/ 1 June 2017

Life in the Cape of closed hoses

(Reuters)
(Reuters)
THE FIFTH COLUMN

Cape Town has hit level 4 water restrictions, which is the same as putting a city on a “critical” terror alert, only far worse.

The water shortage is so bad it has knocked the Guptas off the top spot of dinner topics. We drink wine only now. My car is covered in dirt. I haven’t flushed a toilet in three weeks.

Ever since the city announced a plan to implement what essentially amounts to municipal martial law, I’ve noticed an urgency among Capetonians bordering on genuine concern. Springs in the fairest Cape are swarming with people filling up water bottles in what could pass as a community event but, really, is just the start of a metro-wide panic.

Public messaging has gone up a level too. The limp-dick “Save Water” campaign has been replaced by “Turn Off Taps NOW!” advertised in flashing orange on electronic billboards that were previously used to communicate traffic delays, which in my opinion, only adds to the panic because how the hell are you going to turn back to close a dripping tap when stuck in traffic?

Other than the billboards, city officials have been eerily quiet. The best I can hope for is that they have realised the time for talk is over and are actively doing something about the crisis — such as dredging the dams to get to the last 10% of the water left.

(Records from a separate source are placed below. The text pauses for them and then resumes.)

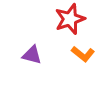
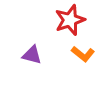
red star: moved 1 px down
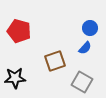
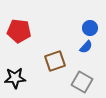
red pentagon: rotated 10 degrees counterclockwise
blue semicircle: moved 1 px right, 1 px up
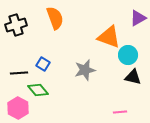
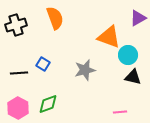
green diamond: moved 10 px right, 14 px down; rotated 70 degrees counterclockwise
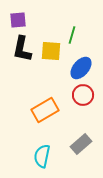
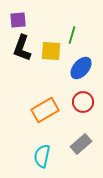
black L-shape: moved 1 px up; rotated 8 degrees clockwise
red circle: moved 7 px down
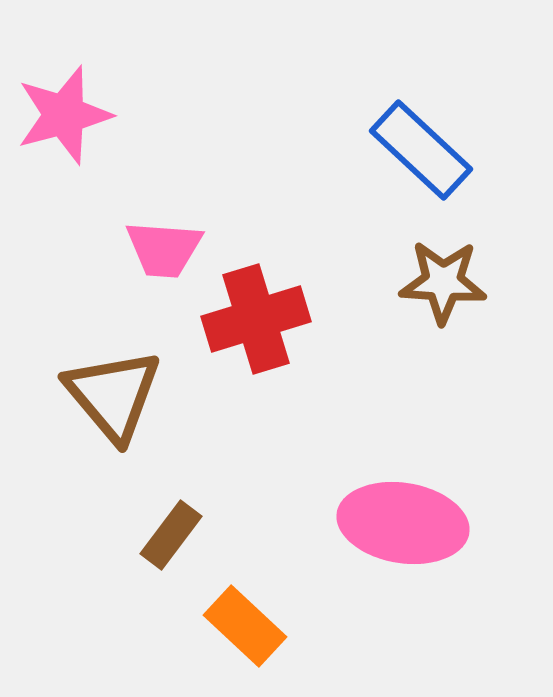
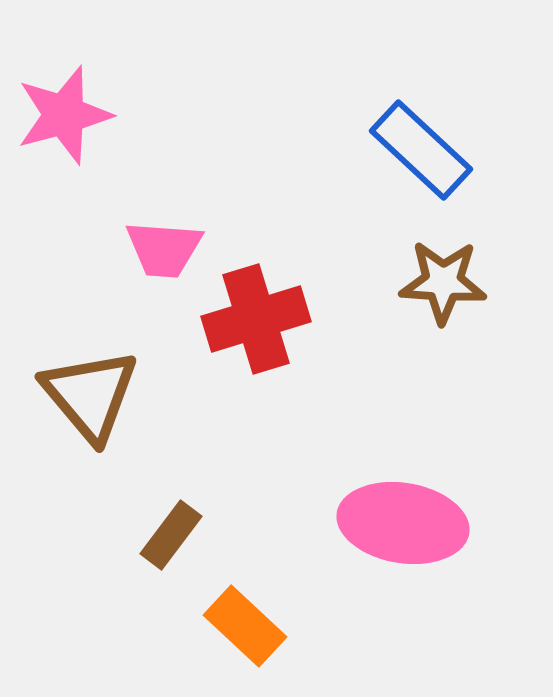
brown triangle: moved 23 px left
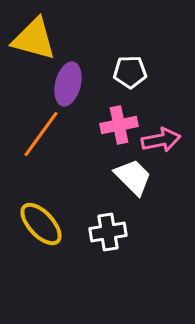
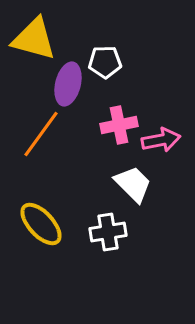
white pentagon: moved 25 px left, 10 px up
white trapezoid: moved 7 px down
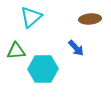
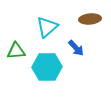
cyan triangle: moved 16 px right, 10 px down
cyan hexagon: moved 4 px right, 2 px up
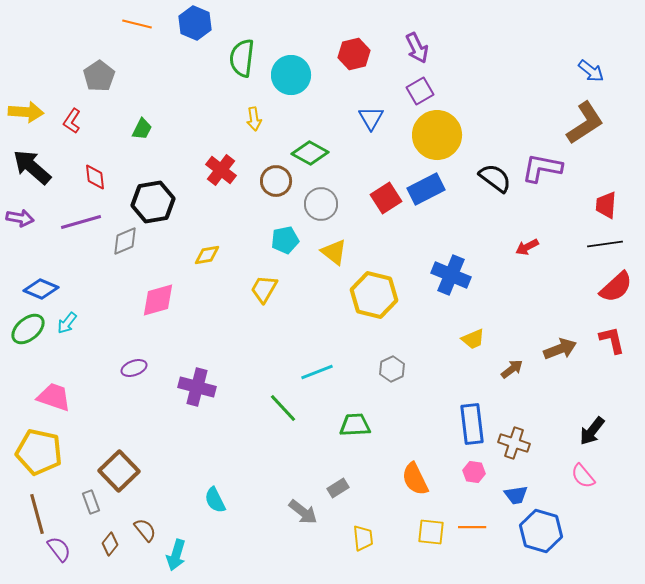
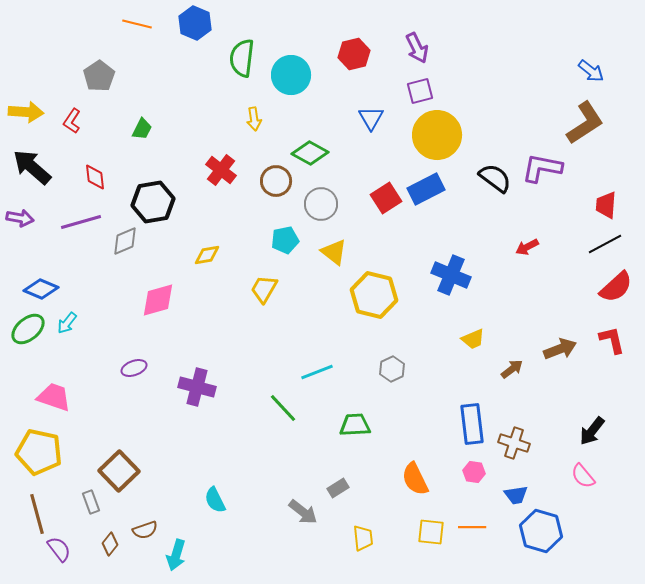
purple square at (420, 91): rotated 16 degrees clockwise
black line at (605, 244): rotated 20 degrees counterclockwise
brown semicircle at (145, 530): rotated 110 degrees clockwise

Going by the tummy bug that’s making the rounds, I think they are implementing that plan.

I’d go so far as to say they’ve struck contaminated gold. I can smell an open tap a mile away, which makes me wonder whether this whole thing could have been prevented had the tap water stank of chemicals a year ago the way it does now.

Now, I’ve heard talk of a vast lake below the City Bowl waiting to be tapped if it wasn’t for the ancient infrastructure; of the weather forecast on Windguru showing a deep-blue chance of precipitation.

But I don’t pay much attention to mirage talk like that.

Capetonians seem to be hallucinating a lot more than usual of late, clinging on to the desperate hope that it might rain soon, and rain A LOT, and everything will be okay — all the while the experts are talking about El Niño — El fucking Niño — and how it’s not going away and how it will take three full years of consistent rain before we can go back to showering every day.

Yes, things are bad and I expect them to get worse.

After level 4 we will naturally go to level 5, a place where I’m sure no city has ever gone before. I expect level 5 to have a shoot-to-kill policy if someone is spotted with a hose.
I expect to see people boil sea water and catch drops of condensation.

After level 5, the mainland will probably cut off support and we’ll be left high and dry on a peninsula surrounded by water. And then? Who knows?